Ross Video Wins Big at 55th Academy of Country Music Awards

The Academy of Country Music (ACM) Awards are held live in Nashville, but the spiritual home of country music looks a little different in 2020, and the awards have also taken on a different complexion to reflect the ongoing pandemic. While the awards ceremony took place live on Wednesday in Nashville on CBS and CBS All Access, some of the broadcast was being coordinated two thousand three hundred miles away in Oakland, CA, by Hugh Grew, a man whose broadcasting and production credentials include the biggest and most high-profile awards ceremonies on the planet.

Also managing project and technical elements for Hugh was Ian Kennedy from mDots/Fontastics and Tim Harbaugh from Production Networking. Along with mDots and Production Networking, a key component for Hugh Grew and the graphics portion of the production has been the XPression real-time graphics platform from Ross Video.

Hugh Grew preparing for the ACM Awards

“We’ve been running two XPression engines for this broadcast,” Grew notes. “One primary and one as backup. We copied everything on the primary engine to the second machine just to make sure we were covered in case anything should go down, but that’s really just a standard precaution. So far, and we’ve done lots of tests in the days leading up to the broadcast, XPression has performed exactly as I expected – we’ve had no resets, reboots or restarts. I can’t stress how important it is to have confidence in your production tools in a live situation like this, and I can always rely on XPression to just work.”

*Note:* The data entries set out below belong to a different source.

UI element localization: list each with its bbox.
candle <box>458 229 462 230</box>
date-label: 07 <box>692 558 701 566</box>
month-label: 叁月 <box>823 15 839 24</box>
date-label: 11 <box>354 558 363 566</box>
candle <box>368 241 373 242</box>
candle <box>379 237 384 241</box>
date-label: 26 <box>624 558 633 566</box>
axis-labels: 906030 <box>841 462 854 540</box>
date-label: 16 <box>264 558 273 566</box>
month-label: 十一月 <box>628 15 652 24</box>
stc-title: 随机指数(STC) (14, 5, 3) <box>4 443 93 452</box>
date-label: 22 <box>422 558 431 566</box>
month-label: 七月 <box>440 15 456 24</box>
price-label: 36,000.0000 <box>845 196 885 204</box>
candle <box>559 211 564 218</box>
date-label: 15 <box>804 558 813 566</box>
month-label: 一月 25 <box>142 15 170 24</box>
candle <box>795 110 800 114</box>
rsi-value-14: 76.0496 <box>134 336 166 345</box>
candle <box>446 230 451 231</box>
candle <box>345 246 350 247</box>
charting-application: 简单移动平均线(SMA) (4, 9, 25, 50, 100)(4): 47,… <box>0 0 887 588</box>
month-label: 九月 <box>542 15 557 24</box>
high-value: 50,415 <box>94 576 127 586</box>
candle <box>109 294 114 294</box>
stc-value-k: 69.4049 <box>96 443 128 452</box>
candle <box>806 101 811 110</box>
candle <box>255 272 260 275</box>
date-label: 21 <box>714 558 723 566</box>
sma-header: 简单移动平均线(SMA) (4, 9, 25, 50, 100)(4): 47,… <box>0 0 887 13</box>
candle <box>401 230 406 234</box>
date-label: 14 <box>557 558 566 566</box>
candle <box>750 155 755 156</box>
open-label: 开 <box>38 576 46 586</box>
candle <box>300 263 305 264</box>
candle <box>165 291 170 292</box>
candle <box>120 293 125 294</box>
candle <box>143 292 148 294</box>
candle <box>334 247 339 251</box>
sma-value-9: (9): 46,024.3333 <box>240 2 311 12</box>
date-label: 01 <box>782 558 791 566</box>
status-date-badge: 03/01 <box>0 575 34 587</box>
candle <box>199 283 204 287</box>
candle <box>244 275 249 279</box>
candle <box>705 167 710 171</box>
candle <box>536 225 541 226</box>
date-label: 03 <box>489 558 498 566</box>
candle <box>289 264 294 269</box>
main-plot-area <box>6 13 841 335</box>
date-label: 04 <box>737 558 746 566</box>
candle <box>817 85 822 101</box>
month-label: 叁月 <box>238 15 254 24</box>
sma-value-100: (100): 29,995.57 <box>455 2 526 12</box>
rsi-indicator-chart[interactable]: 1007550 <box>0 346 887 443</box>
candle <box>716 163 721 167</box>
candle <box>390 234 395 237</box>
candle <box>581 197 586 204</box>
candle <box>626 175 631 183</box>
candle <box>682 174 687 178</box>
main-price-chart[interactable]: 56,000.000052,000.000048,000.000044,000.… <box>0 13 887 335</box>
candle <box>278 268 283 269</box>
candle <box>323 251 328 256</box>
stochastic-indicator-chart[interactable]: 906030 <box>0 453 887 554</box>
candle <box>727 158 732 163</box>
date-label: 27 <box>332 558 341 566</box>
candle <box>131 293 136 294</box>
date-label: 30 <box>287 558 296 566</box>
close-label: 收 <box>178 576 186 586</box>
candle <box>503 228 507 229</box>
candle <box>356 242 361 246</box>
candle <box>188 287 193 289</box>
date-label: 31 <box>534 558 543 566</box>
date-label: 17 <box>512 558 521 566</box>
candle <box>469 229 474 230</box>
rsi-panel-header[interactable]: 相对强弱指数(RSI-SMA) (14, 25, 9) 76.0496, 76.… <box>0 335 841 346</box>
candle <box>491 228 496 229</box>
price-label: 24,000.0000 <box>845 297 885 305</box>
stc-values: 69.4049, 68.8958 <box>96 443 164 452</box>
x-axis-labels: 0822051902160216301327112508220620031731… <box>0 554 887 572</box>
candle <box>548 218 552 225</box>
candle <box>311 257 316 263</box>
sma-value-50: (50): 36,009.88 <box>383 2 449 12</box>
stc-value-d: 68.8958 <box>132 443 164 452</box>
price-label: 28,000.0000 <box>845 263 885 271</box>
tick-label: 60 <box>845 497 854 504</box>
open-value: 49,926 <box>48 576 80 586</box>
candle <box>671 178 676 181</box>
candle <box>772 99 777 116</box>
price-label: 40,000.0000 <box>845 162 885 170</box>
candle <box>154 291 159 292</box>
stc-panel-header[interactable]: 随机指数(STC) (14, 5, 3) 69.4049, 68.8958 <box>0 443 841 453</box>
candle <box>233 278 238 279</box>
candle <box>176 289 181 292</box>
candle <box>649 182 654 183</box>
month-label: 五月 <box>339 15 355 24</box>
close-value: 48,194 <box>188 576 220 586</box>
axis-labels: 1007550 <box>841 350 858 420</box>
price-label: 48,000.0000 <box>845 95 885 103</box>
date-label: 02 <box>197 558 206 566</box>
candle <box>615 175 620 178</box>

The biggest challenge for Grew in preparing for the broadcast has been the two and a half seconds audio and video delay between the venue in Nashville and his base in California.

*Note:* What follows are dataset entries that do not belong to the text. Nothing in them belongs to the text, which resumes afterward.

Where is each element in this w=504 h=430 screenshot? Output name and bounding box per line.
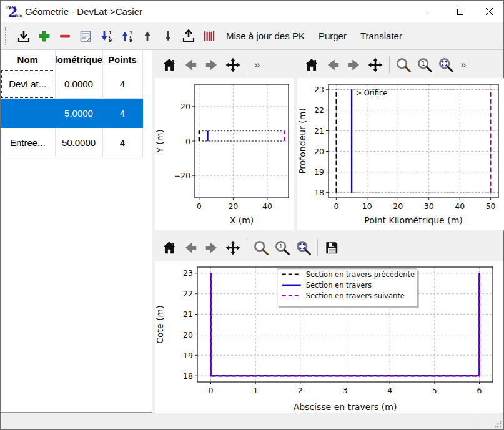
svg-text:30: 30 xyxy=(424,202,434,211)
svg-text:Section en travers précédente: Section en travers précédente xyxy=(306,270,415,279)
svg-text:20: 20 xyxy=(183,330,193,340)
add-row-button[interactable] xyxy=(34,26,54,46)
svg-text:20: 20 xyxy=(180,102,190,111)
pan-icon xyxy=(367,57,383,73)
toolbar-separator xyxy=(389,56,390,73)
forward-button[interactable] xyxy=(343,54,365,76)
plan-plot-canvas[interactable]: 02040−20020X (m)Y (m) xyxy=(155,78,294,230)
cell-pk[interactable]: 0.0000 xyxy=(55,69,102,99)
save-button[interactable] xyxy=(321,237,342,258)
table-row: DevLat... 0.0000 4 xyxy=(1,69,142,99)
cell-points[interactable]: 4 xyxy=(102,99,142,128)
back-button[interactable] xyxy=(322,54,343,76)
home-icon xyxy=(161,240,177,256)
back-button[interactable] xyxy=(180,54,201,76)
svg-text:9: 9 xyxy=(129,37,132,43)
cell-points[interactable]: 4 xyxy=(102,128,142,157)
svg-text:21: 21 xyxy=(183,310,193,319)
zoom-fit-button[interactable] xyxy=(293,237,314,258)
resize-grip[interactable] xyxy=(493,419,502,428)
toolbar-separator xyxy=(247,56,247,73)
zoom-one-button[interactable]: 1 xyxy=(414,54,435,76)
pan-button[interactable] xyxy=(222,237,244,258)
cell-points[interactable]: 4 xyxy=(102,69,142,99)
pan-button[interactable] xyxy=(222,54,244,76)
svg-text:Point Kilométrique (m): Point Kilométrique (m) xyxy=(364,215,463,225)
svg-text:23: 23 xyxy=(314,85,324,94)
toolbar-overflow-button[interactable]: ›› xyxy=(458,59,467,71)
content-area: Nom Kilométrique Points DevLat... 0.0000… xyxy=(1,50,503,413)
update-pk-button[interactable]: Mise à jour des PK xyxy=(219,26,312,46)
import-button[interactable] xyxy=(13,26,34,46)
move-up-icon xyxy=(140,29,155,44)
home-button[interactable] xyxy=(159,54,180,76)
svg-text:6: 6 xyxy=(477,386,482,395)
zoom-button[interactable] xyxy=(393,54,414,76)
svg-text:Abscisse en travers (m): Abscisse en travers (m) xyxy=(294,402,397,412)
sort-descending-button[interactable]: 1 9 xyxy=(96,26,116,46)
pan-button[interactable] xyxy=(365,54,386,76)
purge-button[interactable]: Purger xyxy=(312,26,353,46)
forward-button[interactable] xyxy=(201,237,222,258)
pan-icon xyxy=(225,240,241,256)
import-icon xyxy=(16,29,31,44)
sort-ascending-button[interactable]: 1 9 xyxy=(116,26,137,46)
close-button[interactable] xyxy=(475,1,503,22)
table-row: Entree... 50.0000 4 xyxy=(1,128,142,157)
svg-text:1: 1 xyxy=(109,30,112,36)
close-icon xyxy=(485,7,493,16)
home-button[interactable] xyxy=(159,237,180,258)
svg-text:Y (m): Y (m) xyxy=(155,129,165,154)
cell-pk[interactable]: 5.0000 xyxy=(55,99,102,128)
svg-text:18: 18 xyxy=(314,188,324,197)
chart-svg: 0123456181920212223Abscisse en travers (… xyxy=(155,261,503,414)
svg-text:0: 0 xyxy=(209,386,214,395)
app-icon: PAM 2 HYR xyxy=(6,5,20,19)
svg-text:Section en travers: Section en travers xyxy=(306,281,372,290)
zoom-one-button[interactable]: 1 xyxy=(272,237,293,258)
move-down-button[interactable] xyxy=(157,26,178,46)
svg-text:> Orifice: > Orifice xyxy=(356,89,388,97)
edit-notes-button[interactable] xyxy=(75,26,96,46)
table-row-selected: 5.0000 4 xyxy=(1,99,142,128)
toolbar-separator xyxy=(317,239,318,256)
minimize-button[interactable] xyxy=(417,1,446,22)
move-down-icon xyxy=(161,29,175,44)
svg-text:9: 9 xyxy=(109,37,112,43)
zoom-fit-button[interactable] xyxy=(435,54,457,76)
profile-card: 1 ›› 01020304050181920212223Point Kilomé… xyxy=(297,51,504,230)
forward-icon xyxy=(204,57,220,73)
svg-text:−20: −20 xyxy=(174,171,190,180)
delete-icon xyxy=(57,29,72,44)
profile-toolbar: 1 ›› xyxy=(297,51,504,78)
toolbar-overflow-button[interactable]: ›› xyxy=(252,59,261,71)
svg-text:23: 23 xyxy=(183,268,193,278)
cell-nom[interactable] xyxy=(1,99,55,128)
column-header-kilometrique[interactable]: Kilométrique xyxy=(55,50,102,69)
export-button[interactable] xyxy=(178,26,199,46)
home-button[interactable] xyxy=(301,54,322,76)
minimize-icon xyxy=(428,8,435,16)
forward-button[interactable] xyxy=(201,54,222,76)
svg-text:Profondeur (m): Profondeur (m) xyxy=(297,108,307,174)
translate-button[interactable]: Translater xyxy=(353,26,409,46)
column-header-nom[interactable]: Nom xyxy=(1,50,55,69)
svg-text:Cote (m): Cote (m) xyxy=(155,305,165,343)
toolbar-separator xyxy=(247,239,247,256)
cell-nom[interactable]: DevLat... xyxy=(1,69,55,99)
svg-text:1: 1 xyxy=(279,243,283,250)
cell-nom[interactable]: Entree... xyxy=(1,128,55,157)
cross-section-plot-canvas[interactable]: 0123456181920212223Abscisse en travers (… xyxy=(155,261,503,417)
svg-text:1: 1 xyxy=(129,30,132,36)
cell-pk[interactable]: 50.0000 xyxy=(55,128,102,157)
maximize-button[interactable] xyxy=(446,1,475,22)
move-up-button[interactable] xyxy=(137,26,157,46)
update-stripes-button[interactable] xyxy=(199,26,219,46)
profile-plot-canvas[interactable]: 01020304050181920212223Point Kilométriqu… xyxy=(297,78,504,230)
toolbar-drag-handle[interactable] xyxy=(5,27,9,45)
column-header-points[interactable]: Points xyxy=(102,50,142,69)
zoom-button[interactable] xyxy=(250,237,272,258)
svg-text:50: 50 xyxy=(486,202,496,211)
back-button[interactable] xyxy=(180,237,201,258)
delete-row-button[interactable] xyxy=(54,26,75,46)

“A couple of seconds doesn’t seem much given the two-thousand-mile distance, but it’s a little disconcerting not to be able to see your ‘work’ immediately,” he says. “We’ve been relying on audio calls to send to air, but we’ve done plenty of rehearsing and I’m comfortable we’re going to put on a great show. XPression makes graphics fun again and when we’re talking about remote production, XPression is the least of my worries.”

Kennedy is getting used to the idea of remote production as a fact of life.

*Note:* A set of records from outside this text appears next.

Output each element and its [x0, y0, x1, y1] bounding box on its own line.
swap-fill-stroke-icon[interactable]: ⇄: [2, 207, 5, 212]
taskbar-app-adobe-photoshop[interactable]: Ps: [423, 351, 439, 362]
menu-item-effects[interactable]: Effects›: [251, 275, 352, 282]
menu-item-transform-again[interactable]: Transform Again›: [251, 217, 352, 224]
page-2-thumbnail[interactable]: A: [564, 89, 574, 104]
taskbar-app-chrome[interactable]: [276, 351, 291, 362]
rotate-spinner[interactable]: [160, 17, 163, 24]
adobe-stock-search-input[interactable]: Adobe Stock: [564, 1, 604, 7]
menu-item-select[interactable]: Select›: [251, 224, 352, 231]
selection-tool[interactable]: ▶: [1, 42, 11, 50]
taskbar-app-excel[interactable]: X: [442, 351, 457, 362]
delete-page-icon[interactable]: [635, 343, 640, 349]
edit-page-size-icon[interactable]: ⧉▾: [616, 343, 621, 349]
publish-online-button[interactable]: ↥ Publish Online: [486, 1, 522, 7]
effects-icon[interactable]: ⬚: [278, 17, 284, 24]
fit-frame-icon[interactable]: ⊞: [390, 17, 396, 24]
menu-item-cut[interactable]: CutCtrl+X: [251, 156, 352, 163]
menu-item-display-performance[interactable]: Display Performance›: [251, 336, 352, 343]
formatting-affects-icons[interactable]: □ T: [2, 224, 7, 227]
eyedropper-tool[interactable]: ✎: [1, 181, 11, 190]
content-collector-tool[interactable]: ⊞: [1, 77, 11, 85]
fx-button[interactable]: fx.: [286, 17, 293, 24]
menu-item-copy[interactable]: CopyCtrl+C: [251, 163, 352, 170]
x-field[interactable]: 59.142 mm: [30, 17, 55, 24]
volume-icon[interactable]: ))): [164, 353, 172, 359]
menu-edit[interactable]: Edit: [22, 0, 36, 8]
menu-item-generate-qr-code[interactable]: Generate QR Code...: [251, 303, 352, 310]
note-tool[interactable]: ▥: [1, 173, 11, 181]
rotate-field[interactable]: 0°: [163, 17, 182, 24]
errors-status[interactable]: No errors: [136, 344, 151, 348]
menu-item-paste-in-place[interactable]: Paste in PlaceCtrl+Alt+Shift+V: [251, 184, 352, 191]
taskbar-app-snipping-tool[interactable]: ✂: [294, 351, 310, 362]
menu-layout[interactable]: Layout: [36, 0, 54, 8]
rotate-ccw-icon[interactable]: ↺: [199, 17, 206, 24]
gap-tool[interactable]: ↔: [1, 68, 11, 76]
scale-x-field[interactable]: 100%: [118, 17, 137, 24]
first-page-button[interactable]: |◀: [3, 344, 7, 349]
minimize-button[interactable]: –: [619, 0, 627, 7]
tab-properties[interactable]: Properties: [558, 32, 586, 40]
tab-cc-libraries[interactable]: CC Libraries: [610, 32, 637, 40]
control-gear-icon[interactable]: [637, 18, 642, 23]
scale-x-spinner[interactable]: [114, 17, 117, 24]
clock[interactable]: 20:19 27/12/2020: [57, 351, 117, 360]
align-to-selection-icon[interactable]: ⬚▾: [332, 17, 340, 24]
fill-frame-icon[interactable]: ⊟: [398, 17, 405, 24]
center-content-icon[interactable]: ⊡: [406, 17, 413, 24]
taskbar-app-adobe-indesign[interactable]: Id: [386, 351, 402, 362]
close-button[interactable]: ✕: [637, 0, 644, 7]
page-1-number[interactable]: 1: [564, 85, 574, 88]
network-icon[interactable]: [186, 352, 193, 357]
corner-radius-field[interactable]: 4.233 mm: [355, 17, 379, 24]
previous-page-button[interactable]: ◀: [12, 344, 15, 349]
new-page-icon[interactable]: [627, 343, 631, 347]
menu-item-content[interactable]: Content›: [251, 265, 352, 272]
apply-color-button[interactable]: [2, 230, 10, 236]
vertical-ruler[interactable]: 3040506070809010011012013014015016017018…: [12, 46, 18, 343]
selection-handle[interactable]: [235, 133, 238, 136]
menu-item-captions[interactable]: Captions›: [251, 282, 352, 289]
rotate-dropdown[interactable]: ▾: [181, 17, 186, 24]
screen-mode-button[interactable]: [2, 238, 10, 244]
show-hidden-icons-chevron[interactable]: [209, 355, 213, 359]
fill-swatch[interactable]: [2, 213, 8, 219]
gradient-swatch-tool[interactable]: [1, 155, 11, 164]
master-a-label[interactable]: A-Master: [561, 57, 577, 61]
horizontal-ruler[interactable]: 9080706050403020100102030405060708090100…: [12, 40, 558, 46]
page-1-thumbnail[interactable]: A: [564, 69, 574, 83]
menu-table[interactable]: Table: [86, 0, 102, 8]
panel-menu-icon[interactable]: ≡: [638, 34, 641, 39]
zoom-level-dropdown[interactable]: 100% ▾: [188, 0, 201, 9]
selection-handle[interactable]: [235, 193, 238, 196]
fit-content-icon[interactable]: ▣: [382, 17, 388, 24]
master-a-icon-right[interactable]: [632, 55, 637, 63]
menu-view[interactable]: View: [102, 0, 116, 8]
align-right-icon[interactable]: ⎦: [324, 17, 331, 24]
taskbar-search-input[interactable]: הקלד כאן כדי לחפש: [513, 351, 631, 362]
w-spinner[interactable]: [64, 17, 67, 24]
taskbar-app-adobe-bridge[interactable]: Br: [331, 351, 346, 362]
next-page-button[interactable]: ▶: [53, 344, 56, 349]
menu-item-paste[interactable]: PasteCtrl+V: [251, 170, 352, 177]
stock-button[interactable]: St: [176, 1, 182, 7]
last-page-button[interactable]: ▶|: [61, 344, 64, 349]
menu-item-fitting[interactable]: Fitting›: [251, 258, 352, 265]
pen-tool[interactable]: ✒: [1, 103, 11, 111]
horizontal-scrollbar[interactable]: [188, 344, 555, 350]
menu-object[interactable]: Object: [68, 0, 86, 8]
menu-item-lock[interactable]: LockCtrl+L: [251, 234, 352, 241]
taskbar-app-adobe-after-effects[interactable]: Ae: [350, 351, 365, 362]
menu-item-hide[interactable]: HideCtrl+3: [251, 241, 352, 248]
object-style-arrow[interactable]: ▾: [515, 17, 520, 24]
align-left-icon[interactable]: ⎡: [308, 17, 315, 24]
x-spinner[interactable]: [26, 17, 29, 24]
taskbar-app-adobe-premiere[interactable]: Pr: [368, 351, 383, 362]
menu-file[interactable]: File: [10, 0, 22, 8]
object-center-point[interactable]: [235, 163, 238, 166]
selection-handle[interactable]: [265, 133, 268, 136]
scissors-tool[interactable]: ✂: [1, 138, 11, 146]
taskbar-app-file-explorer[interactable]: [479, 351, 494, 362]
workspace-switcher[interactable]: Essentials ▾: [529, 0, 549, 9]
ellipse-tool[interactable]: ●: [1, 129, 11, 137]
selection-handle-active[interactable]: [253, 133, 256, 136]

“Early in the pandemic I talked with some of my colleagues about remote production and how it would minimize the number of people physically attending a production and help keep everyone safer,” he says. “We deployed high-grade networking gear, cellular modems, battery backups and lots of XPression keyboards early on to make sure everyone was equipped, and it now feels like we are really getting the hang of things. It’s been a learning process, of course, but every production feels like a step forward – the visuals are getting better every time and the latency has been really good given that we’re controlling the XPression engines remotely using HP Remote Boost. I’ve been extremely impressed with the robustness and performance of the XPression platform and I’m really looking forward to the event.”